Monday, April 3, 2017
Wichita State University

  • Wichita State professor of archaeology Donald Blakeslee began on-site research of the town of Etzanoa in 2015.
  • Since then, he has worked to rewrite the history of the town, which was previously thought to be a cluster of villages.
  • Blakeslee has involved Wichita State students with the research and hopes to continue researching the site in years to come.

Donald Blakeslee, professor of archaeology at Wichita State University, presented in March at the annual conference of the Society for American Archaeology discussing recent archaeological evidence that shows a thriving ancestral Wichita Indian town of more than 20,000 residents near Arkansas City, Kansas.

The discovery began with new translations of old Spanish documents by the Cibola Project at the University of California, Berkley. Members of the team made photocopies of the original documents, re-transcribed them from the Old Spanish and then retranslated them. Earlier historians and archaeologists who had used the documents dealt with misleading errors in transcription and translation, which is why many archaeological discoveries in the area were misinterpreted.
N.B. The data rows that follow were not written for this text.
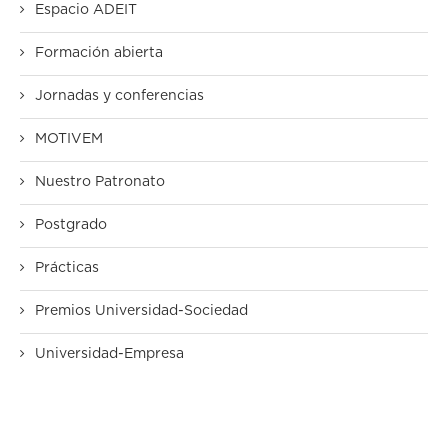
Espacio ADEIT
Formación abierta
Jornadas y conferencias
MOTIVEM
Nuestro Patronato
Postgrado
Prácticas
Premios Universidad-Sociedad
Universidad-Empresa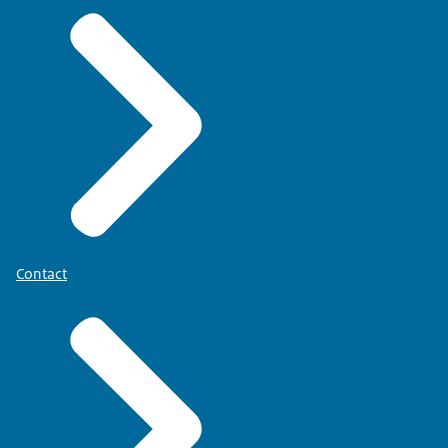
Contact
“It has been a lot of fun to rewrite the record so thoroughly. By joining the historical written record to the archaeology, we ended up rewriting both fields,” says Blakeslee. “Rather than a cluster of 30 little villages, there was a single town of 20,000 people.”

Research of the town, called Etzanoa, has completely revised the understanding of protohistoric settlements in the southern plains. Previous scholars often dismissed the Spanish population estimates as exaggerations, but with the evidence of the archaeological finds it can no longer be dismissed.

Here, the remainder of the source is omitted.